Korupsi: Penyakit yang Sudah Mendarah Daging
Jika birokrasi adalah masalah akut, korupsi adalah penyakit yang telah menjadi kronis. Korupsi di Indonesia sudah seperti budaya. Sulit disangkal bahwa praktik ini sudah mendarah daging di berbagai lini kehidupan. Jokowi berusaha memberantasnya dengan segala daya. Melalui KPK dan aparat penegak hukum lainnya, banyak kasus korupsi besar yang berhasil diungkap, bahkan beberapa melibatkan menteri dalam kabinetnya sendiri, seperti kasus Edhy Prabowo dan Juliari Batubara yang menjadi sorotan publik.

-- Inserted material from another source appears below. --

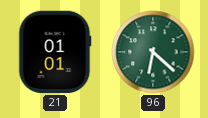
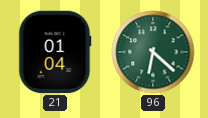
21: 01:01 -> 01:04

Penangkapan para pejabat tinggi negara ini membuktikan bahwa tidak ada toleransi bagi korupsi di era Jokowi, bahkan untuk orang-orang terdekatnya. Namun, ini tidak serta-merta membuat para koruptor jera. Urat takut para pelaku korupsi tampaknya sudah putus. Bahkan setelah berulang kali dilakukan operasi tangkap tangan (OTT), praktik korupsi terus terjadi.
Jokowi sebenarnya telah mencoba berbagai cara untuk mengatasi masalah ini. Salah satu langkah yang diambil adalah dengan memperkenalkan RUU Perampasan Aset, yang diharapkan dapat membuat koruptor berpikir dua kali sebelum merampok uang negara. Sayangnya, RUU ini mendapat penolakan dari DPR, sehingga hingga akhir masa jabatannya, undang-undang tersebut belum juga disahkan. Kegagalan ini menjadi pukulan besar bagi upaya pemberantasan korupsi di Indonesia.

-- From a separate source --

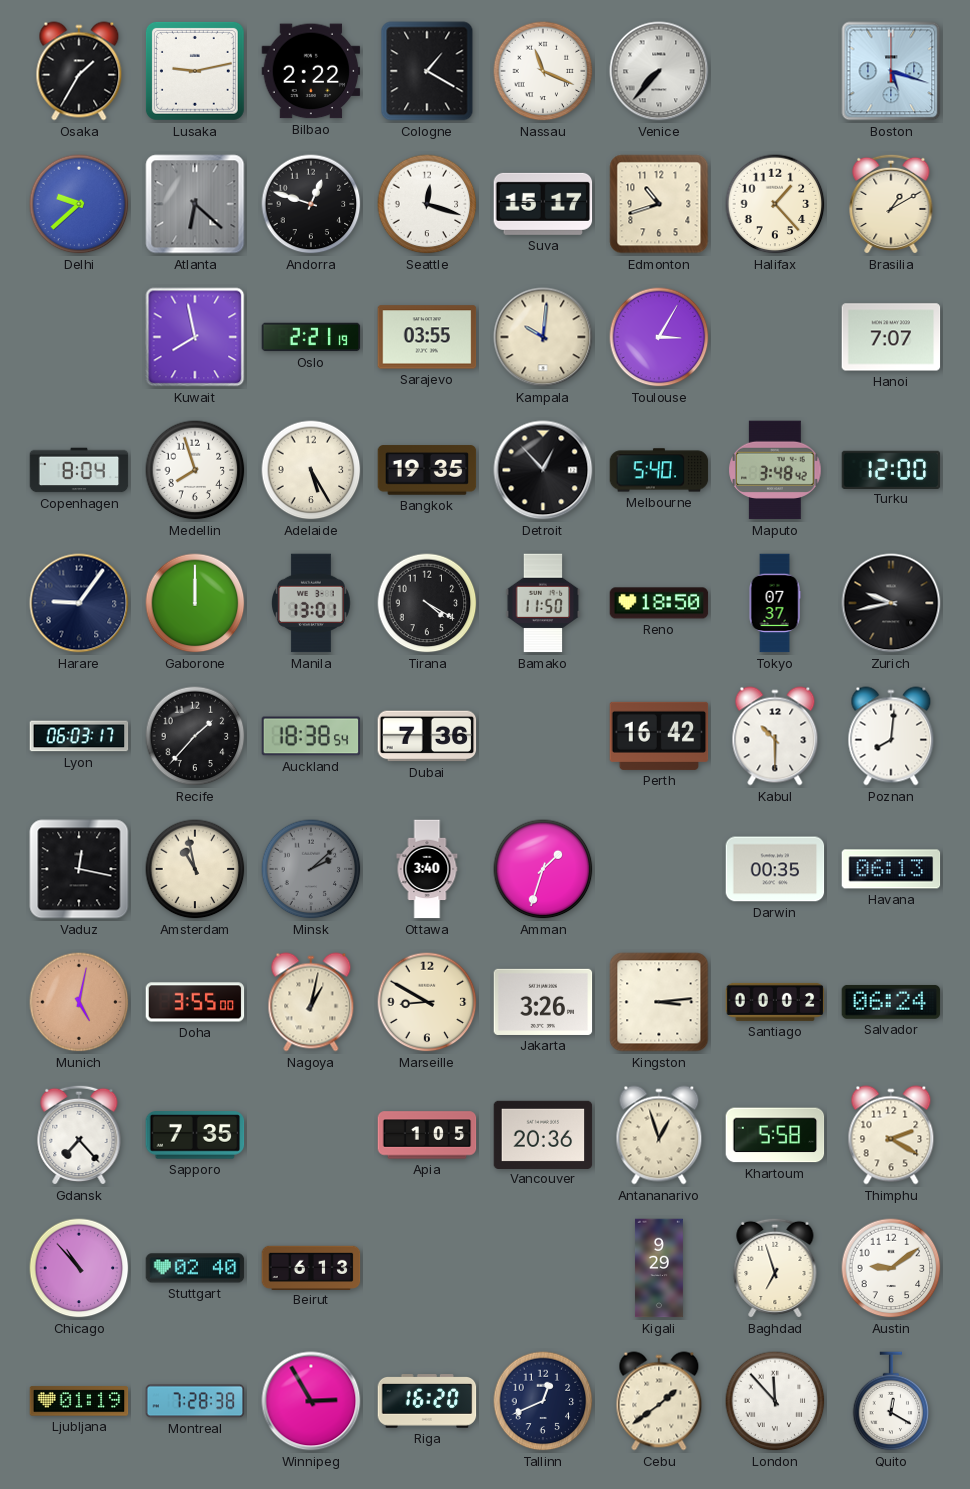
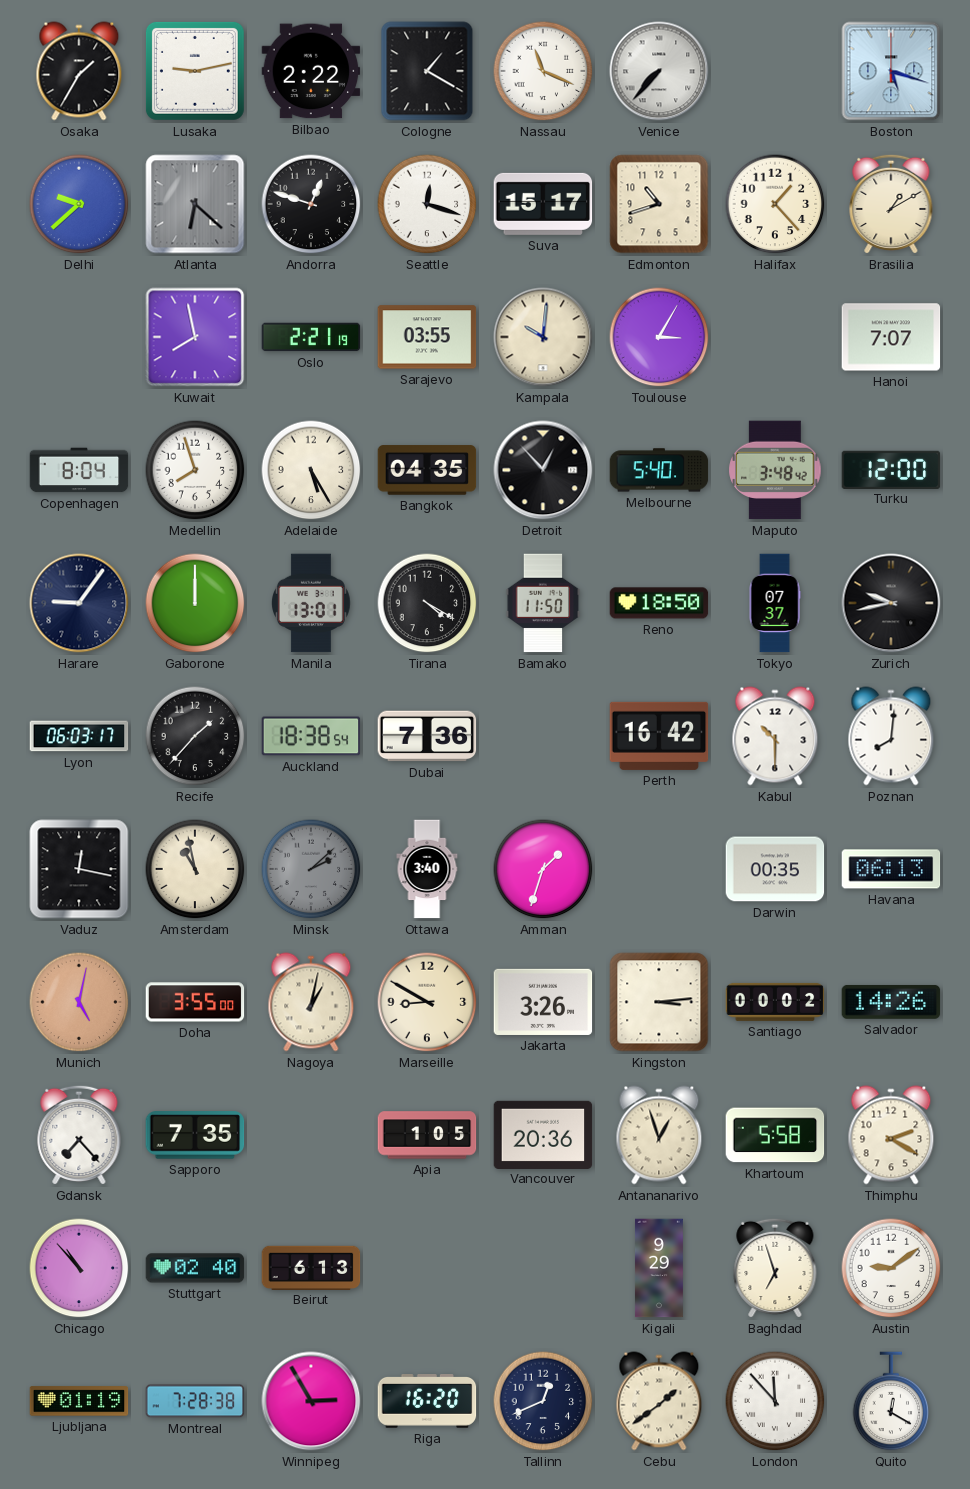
Bangkok: 19:35 -> 04:35
Salvador: 06:24 -> 14:26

Tantangan terbesar dalam pemberantasan korupsi bagi Jokowi tidak hanya datang dari para pelaku di lapangan, tapi juga dari wakil rakyat di DPR. Dalam kasus revisi UU KPK, Jokowi harus menghadapi tekanan politik yang sangat besar. Saat DPR bersikeras untuk melemahkan KPK melalui revisi undang-undang, Jokowi terkesan sulit untuk melawan. Meski komitmennya terhadap pemberantasan korupsi tidak diragukan, banyak kalangan mengkritik persetujuan Jokowi terhadap revisi ini sebagai bentuk tunduk terhadap kepentingan politik DPR, yang berakibat pada berkurangnya kewenangan KPK dalam menjalankan tugasnya.